Let $a_0=1$, and for every $n\ge 0$, let $$a_{n+1}=\sqrt{1+a_n}.$$ The precise meaning of the expression is $$\rho=\lim_{n\to\infty}a_n.$$
Remark: The limit exists, and a version of your argument shows that the limit is indeed $\frac{1+\sqrt{5}}{2}$.

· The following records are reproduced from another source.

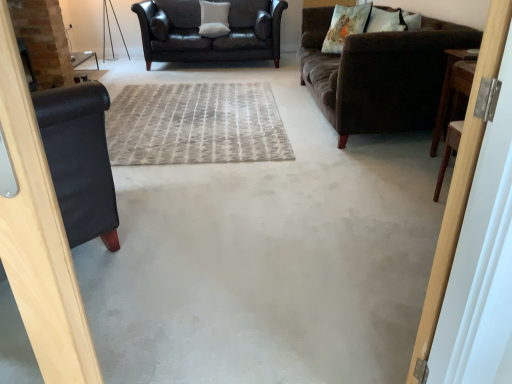 Question: Is floral fabric pillow at upper right, the 2th pillow in the front-to-back sequence, further to camera compared to wooden door at right?

Choices:
 (A) no
 (B) yes

Answer: (B)

Question: From a real-world perspective, is floral fabric pillow at upper right, the 2th pillow viewed from the back, physically above wooden door at right?

Choices:
 (A) yes
 (B) no

Answer: (A)

Question: Does floral fabric pillow at upper right, the 2th pillow in the left-to-right sequence, come in front of wooden door at right?

Choices:
 (A) no
 (B) yes

Answer: (A)

Question: Can you confirm if floral fabric pillow at upper right, the 2th pillow viewed from the back, is positioned to the left of wooden door at right?

Choices:
 (A) yes
 (B) no

Answer: (B)

Question: Considering the relative sizes of floral fabric pillow at upper right, the second pillow viewed from the right, and wooden door at right in the image provided, is floral fabric pillow at upper right, the second pillow viewed from the right, thinner than wooden door at right?

Choices:
 (A) yes
 (B) no

Answer: (B)

Question: From a real-world perspective, is floral fabric pillow at upper right, the 2th pillow in the left-to-right sequence, beneath wooden door at right?

Choices:
 (A) yes
 (B) no

Answer: (B)

Question: Can you confirm if floral fabric pillow at upper right, the second pillow when ordered from bottom to top, is thinner than fluffy white pillow at upper right, the third pillow viewed from the top?

Choices:
 (A) no
 (B) yes

Answer: (B)

Question: Is floral fabric pillow at upper right, the second pillow viewed from the right, positioned beyond the bounds of fluffy white pillow at upper right, marked as the 3th pillow in a left-to-right arrangement?

Choices:
 (A) yes
 (B) no

Answer: (A)

Question: From the image's perspective, is floral fabric pillow at upper right, the 2th pillow in the left-to-right sequence, located above fluffy white pillow at upper right, the third pillow viewed from the top?

Choices:
 (A) yes
 (B) no

Answer: (A)

Question: Considering the relative sizes of floral fabric pillow at upper right, the 2th pillow in the front-to-back sequence, and fluffy white pillow at upper right, the third pillow viewed from the top, in the image provided, is floral fabric pillow at upper right, the 2th pillow in the front-to-back sequence, smaller than fluffy white pillow at upper right, the third pillow viewed from the top,?

Choices:
 (A) no
 (B) yes

Answer: (A)

Question: Is floral fabric pillow at upper right, the second pillow when ordered from bottom to top, wider than fluffy white pillow at upper right, positioned as the first pillow in bottom-to-top order?

Choices:
 (A) yes
 (B) no

Answer: (B)

Question: Is fluffy white pillow at upper right, positioned as the first pillow in bottom-to-top order, surrounded by floral fabric pillow at upper right, which appears as the second pillow when viewed from the top?

Choices:
 (A) yes
 (B) no

Answer: (B)

Question: From the image's perspective, is brown wooden table at right located beneath fluffy white pillow at upper right, the third pillow viewed from the top?

Choices:
 (A) yes
 (B) no

Answer: (A) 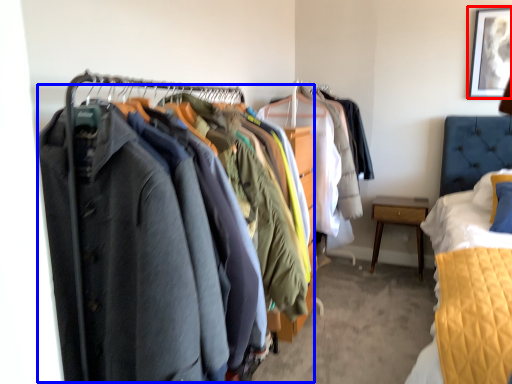 Question: Which of the following is the closest to the observer, picture frame (highlighted by a red box) or closet (highlighted by a blue box)?

Choices:
 (A) picture frame
 (B) closet

Answer: (B) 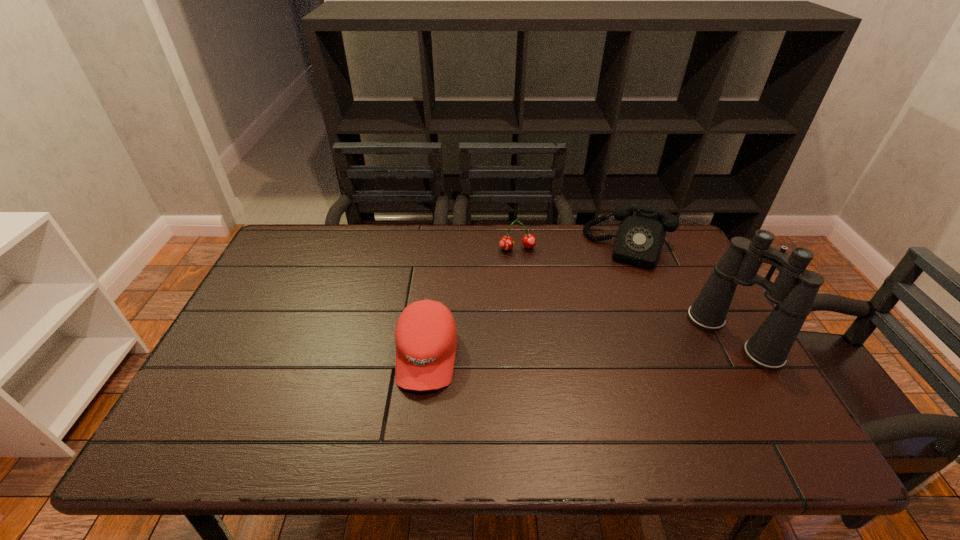 Image resolution: width=960 pixels, height=540 pixels. In order to click on cap in this screenshot , I will do `click(426, 334)`.

Identify the location of binoculars. The width and height of the screenshot is (960, 540). (793, 292).

Where is `telephone`? This screenshot has height=540, width=960. telephone is located at coordinates (640, 237).

This screenshot has width=960, height=540. Identify the location of cherry. (506, 243).

Where is `vacant space located 0.260m on the left of the tallest object`? vacant space located 0.260m on the left of the tallest object is located at coordinates (597, 337).

Where is `vacant space located on the dial of the telephone`? The height and width of the screenshot is (540, 960). vacant space located on the dial of the telephone is located at coordinates (604, 321).

Image resolution: width=960 pixels, height=540 pixels. Identify the location of free space located 0.220m on the dial of the telephone. (605, 316).

The width and height of the screenshot is (960, 540). What are the coordinates of `vacant space located on the dial of the telephone` in the screenshot? It's located at (590, 361).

Here is another example of a similar problem. Assign a precise meaning to $$\rho=1+2+4+8+\cdots.$$
We could (?) say $\rho=1+2\rho$ and therefore (??) $\rho=-1$. It is fairly unlikely (though not impossible) that we would really want to say that $1+2+4+\cdots$ means $-1$.
:)
– JMCF125
Mar 14 '14 at 20:11
To "give a precise meaning to" is quite broad. A general approach would be to set $$\rho_0 = 1; \qquad \rho_{n+1} = \sqrt{1+ \rho_n}$$ Then to show that $(\rho_n)_n$ is convergent (i.e. cauchy in $\mathbb R$) and to define $\rho$ as the limit, using the completeness of $\mathbb R$. $$\rho = \lim_{n\to\infty} \rho_n$$ You can then prove that $$\rho = \frac{1+\sqrt5}2$$
Note that $\rho\neq\frac{1-\sqrt5}2$ simply by showing that each $\rho_n \ge 1>\frac12 >\frac{1-\sqrt5}2$ Also, the choice of $\rho_0$ is arbitrary as long as $\rho_0 \ge -1$. It will only affect the rate of convergence. The closer $\rho_0$ is to $\frac{1+\sqrt5}2$, the faster the sequence will converge.